Speaker 2:Yeah, that's great. Oh, but I think it's. You know, and I was talking to one of my patients about this today you know how do we define sobriety, right? You know, one of my patients was like you know, hey, doc, I'm sober, I'm only on cannabis. It's like well, no, there's some discussion there. I think if someone's using Kratom and you get them on bupe and they don't withdraw, they do use Kratom and they're working and they're a family member, like great. So I don't necessarily know if I felt like I was outside the norm using buprenorphine for Kratom, but thank you for reassuring me that I am inside the norm them, but thank you for reassuring me that I am inside the norm.
Speaker 4:You're in California. Do they call that California sober in California too, or is that just a East Coast thing? Yeah.
Speaker 2:No, I've mentioned it to some of my patients, like hey, they call this California sober, but we do not use that term.
Speaker 4:Yeah, I was about to say. I wonder how they feel about it in California.
Speaker 2:It's okay. Well, I was one of the few Californians playing lacrosse in the 90s and 2000s.
Speaker 3:Cause it's much more of a East Coast sport.
Speaker 2:So so I'd I'd go to lacrosse like tournaments and camps, and the East Coast players would say, let's do the California stretch where you land your back in the sun I was like hey, we don't do that.
Speaker 3:Oh my gosh.
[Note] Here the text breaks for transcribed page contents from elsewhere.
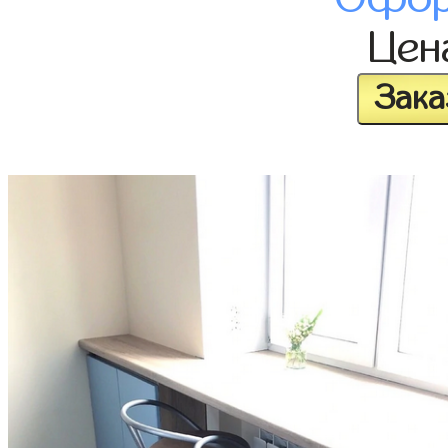
Це
Зака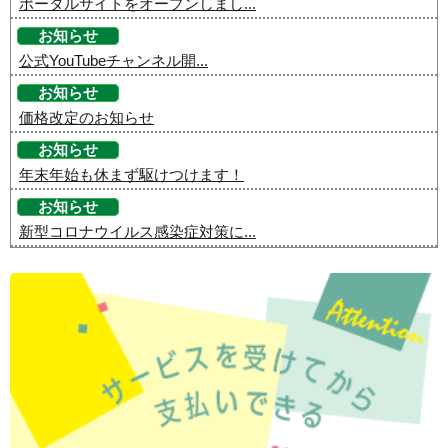
ポータルサイトをオープンしまし...
お知らせ
公式YouTubeチャンネル開...
お知らせ
価格改定のお知らせ
お知らせ
年末年始も休まず駆けつけます！
お知らせ
新型コロナウイルス感染症対策に...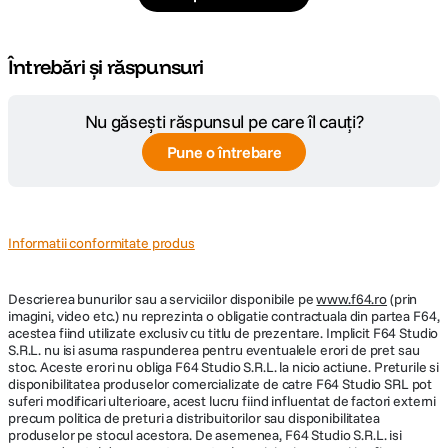
Întrebări și răspunsuri
Nu găsești răspunsul pe care îl cauți?
Pune o întrebare
Informatii conformitate produs
Descrierea bunurilor sau a serviciilor disponibile pe
www.f64.ro
(prin
imagini, video etc.) nu reprezinta o obligatie contractuala din partea F64,
acestea fiind utilizate exclusiv cu titlu de prezentare. Implicit F64 Studio
S.R.L. nu isi asuma raspunderea pentru eventualele erori de pret sau
stoc. Aceste erori nu obliga F64 Studio S.R.L. la nicio actiune. Preturile si
disponibilitatea produselor comercializate de catre F64 Studio SRL pot
suferi modificari ulterioare, acest lucru fiind influentat de factori externi
precum politica de preturi a distribuitorilor sau disponibilitatea
produselor pe stocul acestora. De asemenea, F64 Studio S.R.L. isi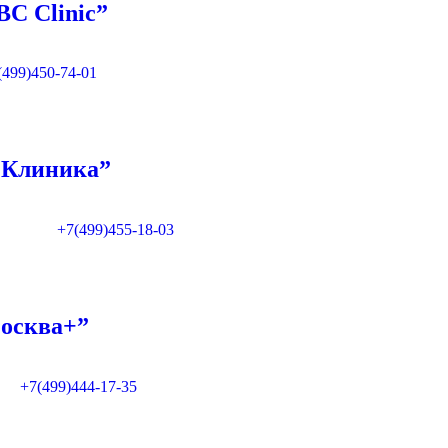
C Clinic”
(499)450-74-01
МКлиника”
+7(499)455-18-03
осква+”
+7(499)444-17-35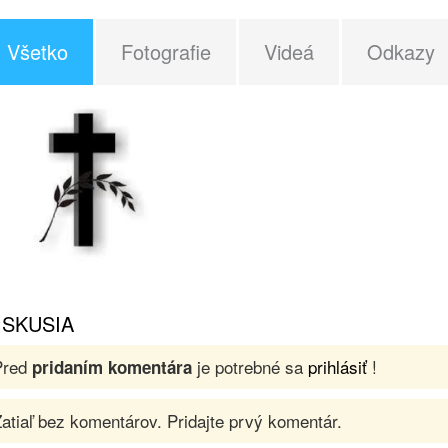
Všetko
Fotografie
Videá
Odkazy
ISKUSIA
Pred
je potrebné sa
prihlásiť
!
pridaním komentára
atiaľ bez komentárov. Pridajte prvý komentár.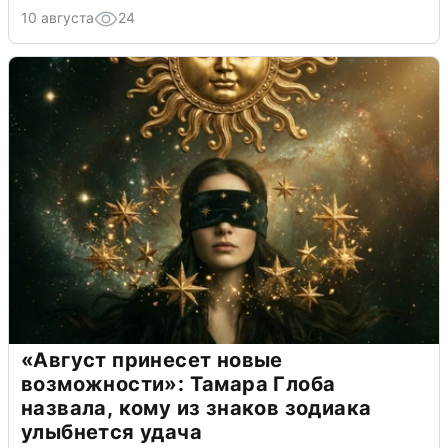
10 августа
24
«Август принесет новые
возможности»: Тамара Глоба
назвала, кому из знаков зодиака
улыбнется удача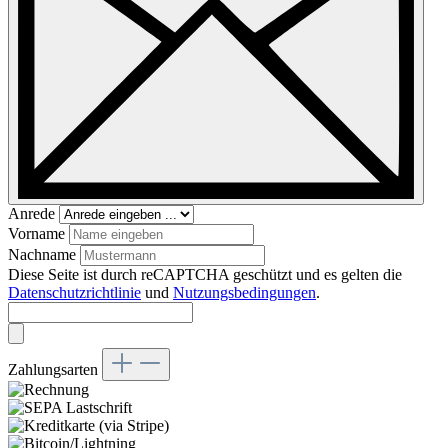
Anrede
Vorname
Nachname
Diese Seite ist durch reCAPTCHA geschützt und es gelten die
Datenschutzrichtlinie
und
Nutzungsbedingungen
.
Zahlungsarten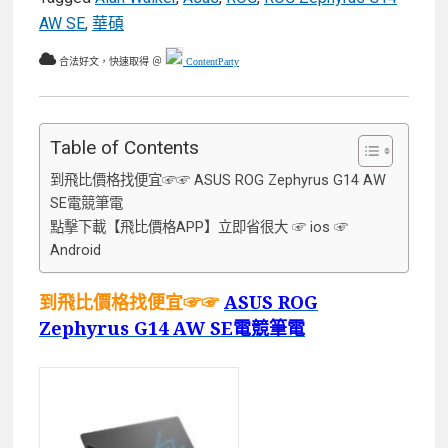
AW SE
,
華碩
合法好文，快速取得 ＠
ContentParty
Table of Contents
到飛比價格找便宜☞☞ ASUS ROG Zephyrus G14 AW
SE電競筆電
點擊下載【飛比價格APP】立即省很大 ☞ ios ☞
Android
到飛比價格找便宜☞☞
ASUS ROG
Zephyrus G14 AW SE電競筆電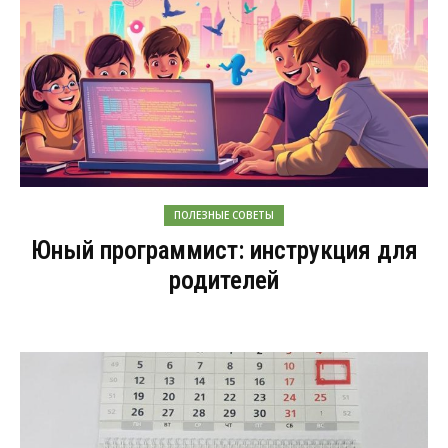
ПОЛЕЗНЫЕ СОВЕТЫ
Юный программист: инструкция для
родителей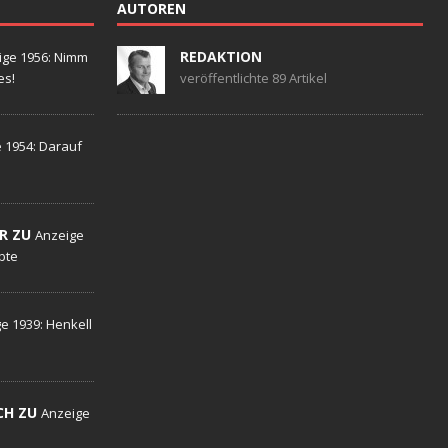
AUTOREN
REDAKTION
ige 1956: Nimm
es!
veröffentlichte 89 Artikel
 1954: Darauf
R ZU
Anzeige
ebte
e 1939: Henkell
CH ZU
Anzeige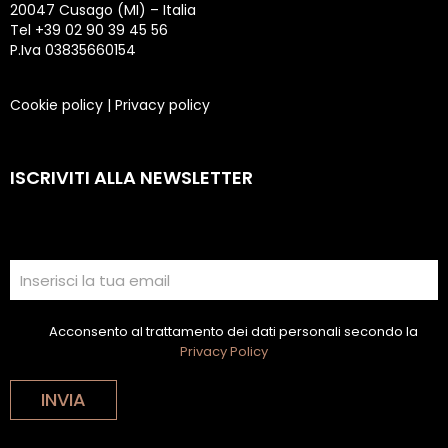
20047 Cusago (MI) – Italia
Tel +39 02 90 39 45 56
P.Iva 03835660154
Cookie policy
|
Privacy policy
ISCRIVITI ALLA NEWSLETTER
Acconsento al trattamento dei dati personali secondo la
Privacy Policy
INVIA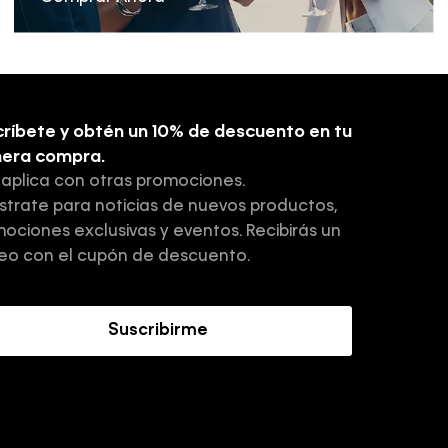
ríbete y obtén un 10% de descuento en tu
mera compra.
 aplica con otras promociones.
strate para noticias de nuevos productos,
ociones exclusivas y eventos. Recibirás un
eo con el cupón de descuento.
Suscribirme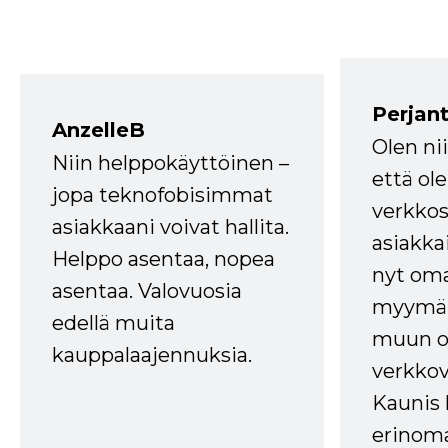
Perjant
AnzelleB
Olen ni
Niin helppokäyttöinen –
että ole
jopa teknofobisimmat
verkkos
asiakkaani voivat hallita.
asiakkai
Helppo asentaa, nopea
nyt om
asentaa. Valovuosia
myymälä
edellä muita
muun oh
kauppalaajennuksia.
verkkov
Kaunis 
erinom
Well, look, guys, this has been an awesome discussion of three interesting articles about Kratom. I'm looking forward to much more research and I'm interested to hear what our audience's experience have been treating Kratom use disorder. With that said, I will let you guys all sign off. I think, casey, you've got somewhere to be, john and I have to be just in bed because it's kind of late and that's all I got.
Speaker 2:So much fun, wonderful. Thank you so much. Good night, and that is the end of this episode. Kratom is such a fascinating topic. I'll be doing an interview with someone who works in the Kratom industry soon and that episode will be coming out in December. We have so much to learn on this topic. Please consider sharing this podcast with a friend or colleague. We have so much work to do to improve education about addiction and with that, thanks for listening and thanks for what you do. And don't forget treating addiction saves lives, thank you.